Would you please set down, word for word, the lines from the one with "Пене Болонезе LYO Penne" through the final line of the data below, omitting any pictures?

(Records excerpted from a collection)
────────────────
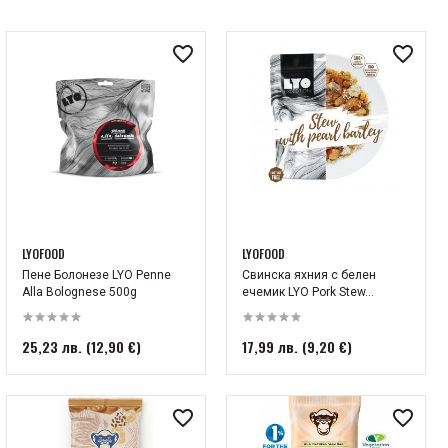
LYOFOOD
LYOFOOD
Пене Болонезе LYO Penne
Свинска яхния с белен
Alla Bolognese 500g
ечемик LYO Pork Stew...
25,23 лв. (12,90 €)
17,99 лв. (9,20 €)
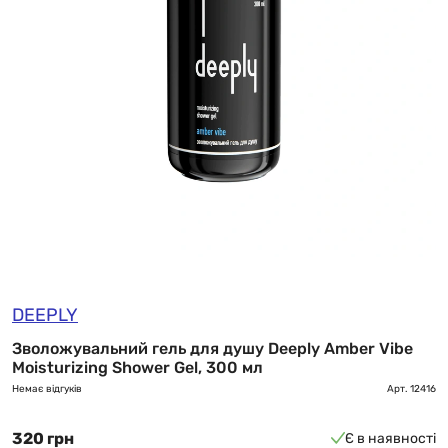
DEEPLY
Зволожувальний гель для душу Deeply Amber Vibe
Moisturizing Shower Gel, 300 мл
Немає відгуків
Арт.
12416
320 грн
Є в наявності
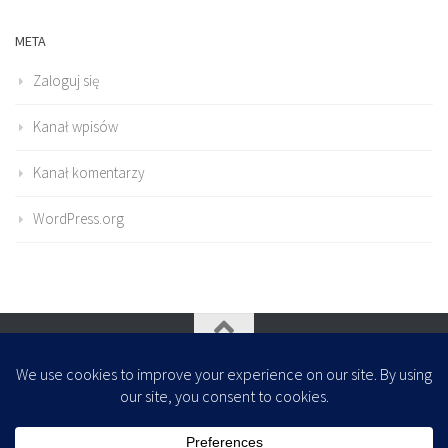
META
Zaloguj się
Kanał wpisów
Kanał komentarzy
WordPress.org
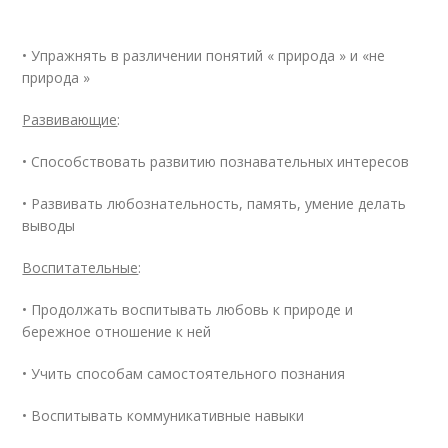
• Упражнять в различении понятий « природа » и «не
природа »
Развивающие
:
• Способствовать развитию познавательных интересов
• Развивать любознательность, память, умение делать
выводы
Воспитательные
:
• Продолжать воспитывать любовь к природе и
бережное отношение к ней
• Учить способам самостоятельного познания
• Воспитывать коммуникативные навыки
────────────────
- [TASK OUTPUT]:
Пене Болонезе LYO Penne
Свинска яхния с белен
Alla Bolognese 500g
ечемик LYO Pork Stew...
25,23 лв. (12,90 €)
17,99 лв. (9,20 €)
DEEPLY
Зволожувальний гель для душу Deeply Amber Vibe
Moisturizing Shower Gel, 300 мл
Немає відгуків
Арт.
12416
320 грн
Є в наявності
META
Zaloguj się
Kanał wpisów
Kanał komentarzy
WordPress.org
• Упражнять в различении понятий « природа » и «не
природа »
Развивающие
:
• Способствовать развитию познавательных интересов
• Развивать любознательность, память, умение делать
выводы
Воспитательные
:
• Продолжать воспитывать любовь к природе и
бережное отношение к ней
• Учить способам самостоятельного познания
• Воспитывать коммуникативные навыки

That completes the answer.